Any picture among the records should be left out, please; retype the rest exactly.

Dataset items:
= = = =

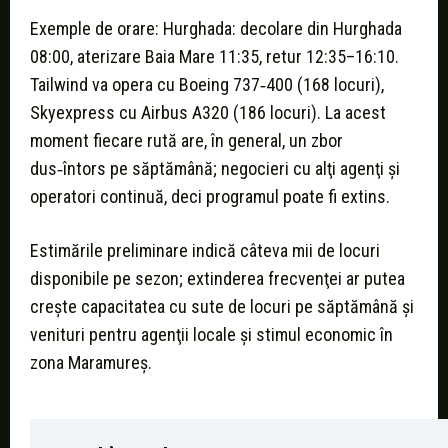
Exemple de orare: Hurghada: decolare din Hurghada
08:00, aterizare Baia Mare 11:35, retur 12:35–16:10.
Tailwind va opera cu Boeing 737‑400 (168 locuri),
Skyexpress cu Airbus A320 (186 locuri). La acest
moment fiecare rută are, în general, un zbor
dus‑întors pe săptămână; negocieri cu alţi agenţi şi
operatori continuă, deci programul poate fi extins.
Estimările preliminare indică câteva mii de locuri
disponibile pe sezon; extinderea frecvenţei ar putea
creşte capacitatea cu sute de locuri pe săptămână şi
venituri pentru agenţii locale şi stimul economic în
zona Maramureş.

= = = =

### Written response
Exemple de orare: Hurghada: decolare din Hurghada
08:00, aterizare Baia Mare 11:35, retur 12:35–16:10.
Tailwind va opera cu Boeing 737‑400 (168 locuri),
Skyexpress cu Airbus A320 (186 locuri). La acest
moment fiecare rută are, în general, un zbor
dus‑întors pe săptămână; negocieri cu alţi agenţi şi
operatori continuă, deci programul poate fi extins.
Estimările preliminare indică câteva mii de locuri
disponibile pe sezon; extinderea frecvenţei ar putea
creşte capacitatea cu sute de locuri pe săptămână şi
venituri pentru agenţii locale şi stimul economic în
zona Maramureş.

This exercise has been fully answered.